Love is an oxymoron. To truly love someone, I have to do two contradictory things: I have to respect him, and I have to care for him. If I do not accept him as he is, that means that I do not respect him. It means that I don’t really love him—I love only what I wish to make of him. But to love someone also means that I care for him and desire the best for him. And since very, very few people are the best that they can be, caring for someone means not accepting him as he is, but believing in his potential to be better, and doing everything I can to reveal that potential.

I can respect someone. I can care for someone. I can accept a person as she is. I can not accept a person as he is. But I can’t do both at the same time. Love sounds great in principle. In practice, it’s impossible.

But I love myself. I’m not unaware of my deficiencies; indeed, in a certain sense, I am more aware of them than anyone else. I want to improve myself, but I don’t think less of myself because I haven’t yet done so. I respect myself and I care for myself; I accept myself as I am, while incessantly striving to make myself better than I am. I love myself—truly, fully, in every sense of the word.

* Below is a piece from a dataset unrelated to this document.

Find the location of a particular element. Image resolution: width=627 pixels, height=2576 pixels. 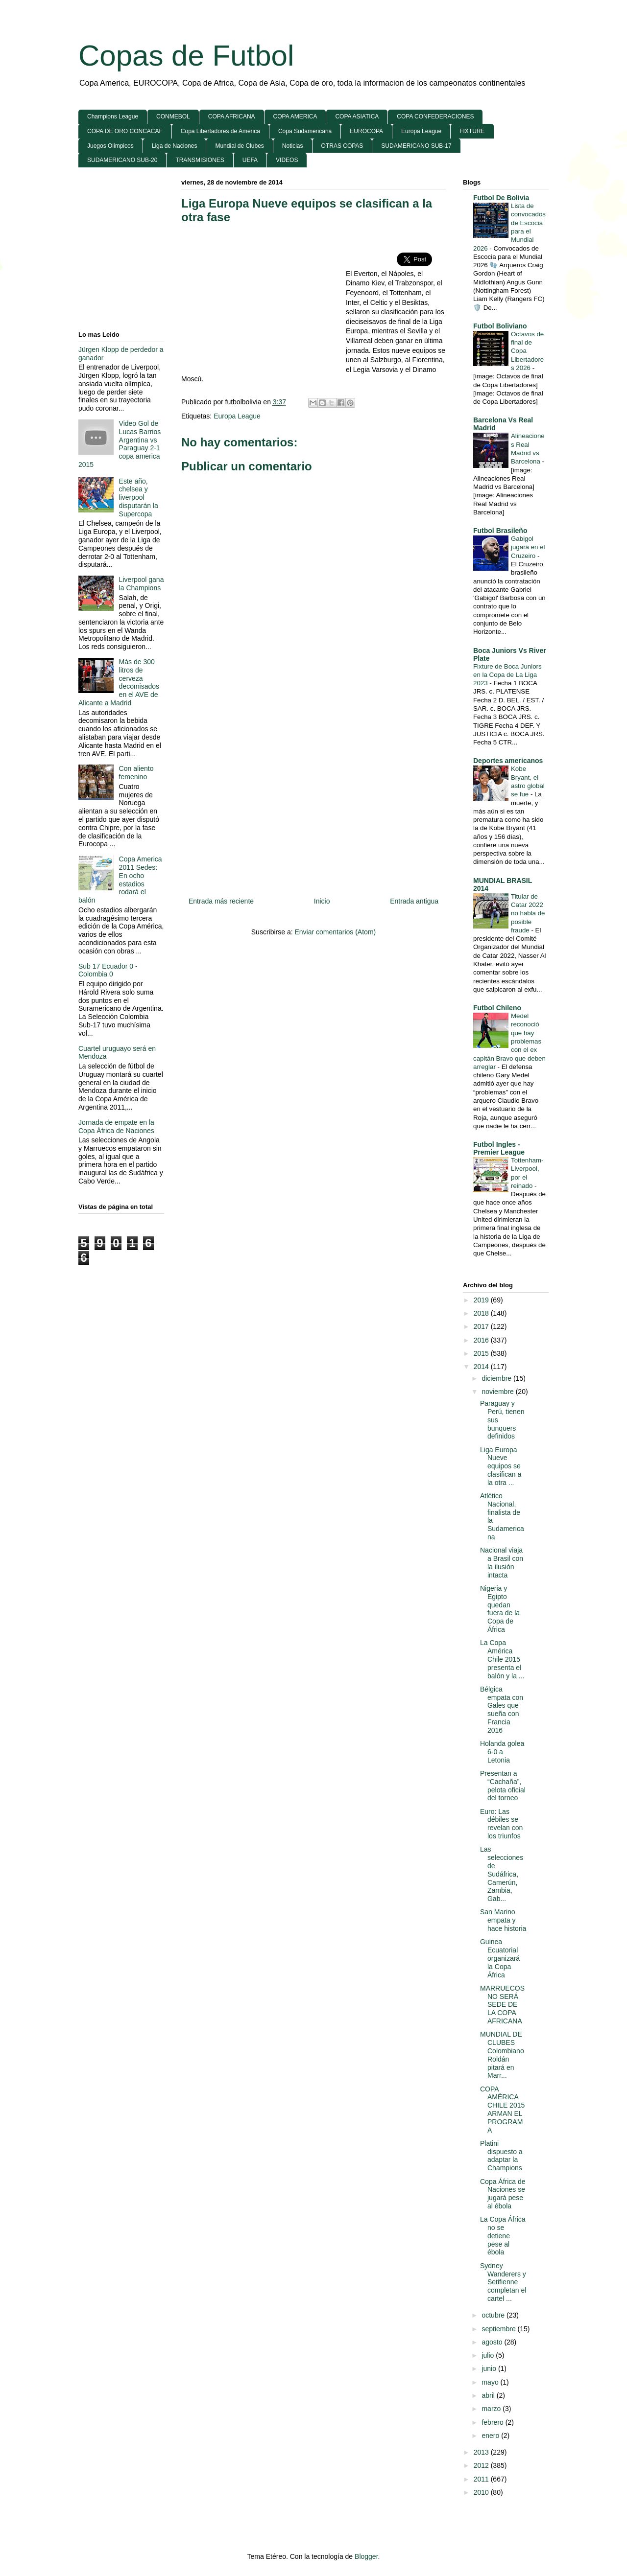 Sydney Wanderers y Setifienne completan el cartel ... is located at coordinates (503, 2282).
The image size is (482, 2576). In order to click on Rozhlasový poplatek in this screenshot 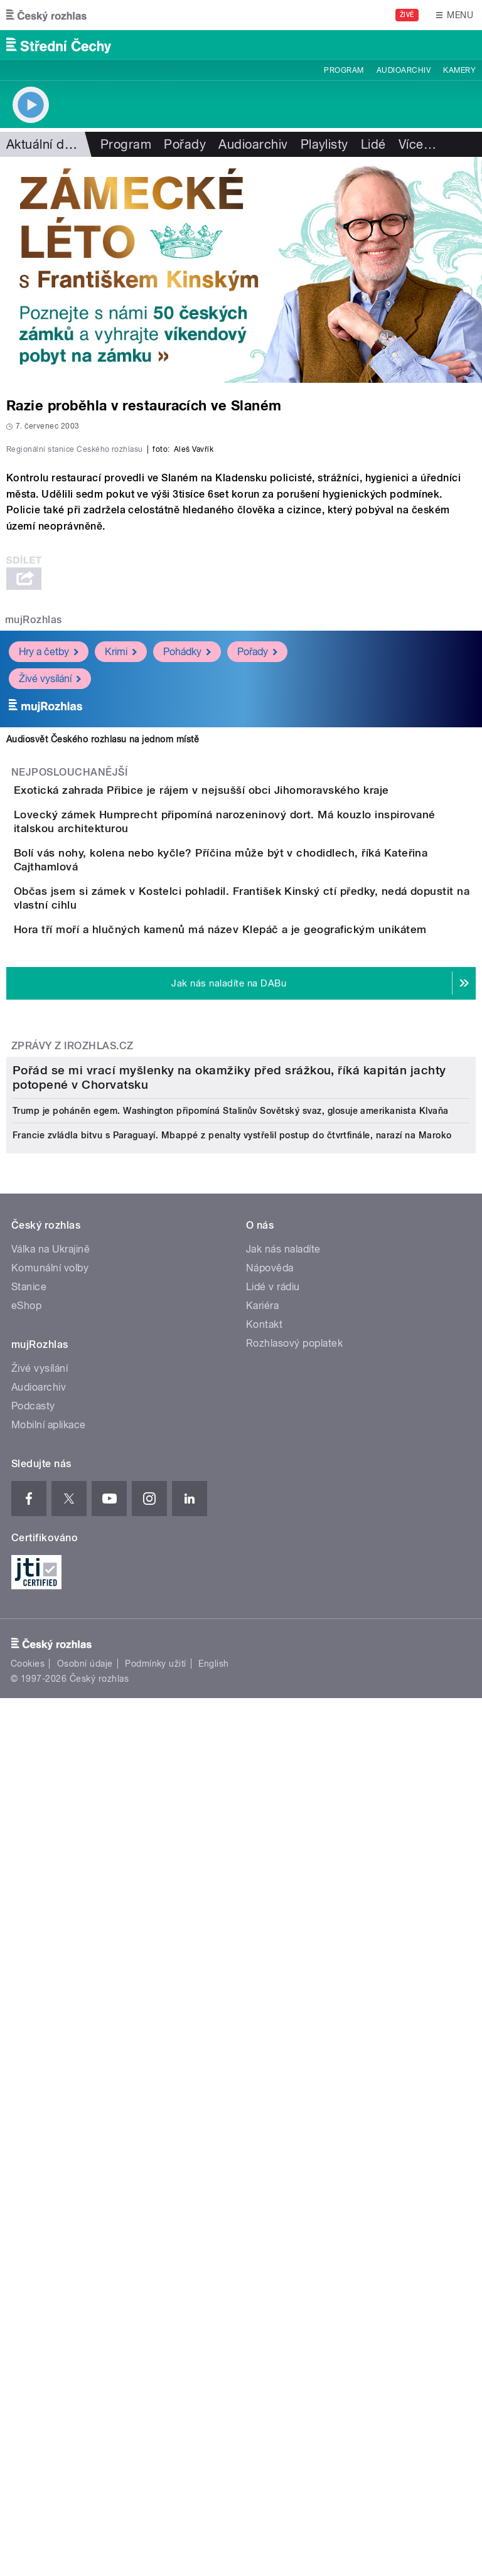 , I will do `click(294, 2065)`.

The fact that such love is a logical paradox is irrelevant. It may be impossible to do two opposite things at the same time, but billions of people, myself included, do exactly that. I love myself, regardless of whether this love makes sense, regardless of the inherent contradiction it embodies.

That’s why the Torah tells us to “love your fellow as yourself.” If you find it impossible to love your fellow—to both respect him and care for him, to be deeply concerned about his faults and to be completely unmindful of them at the same time—think for a minute about how you love yourself.

Then love your fellow as you love yourself.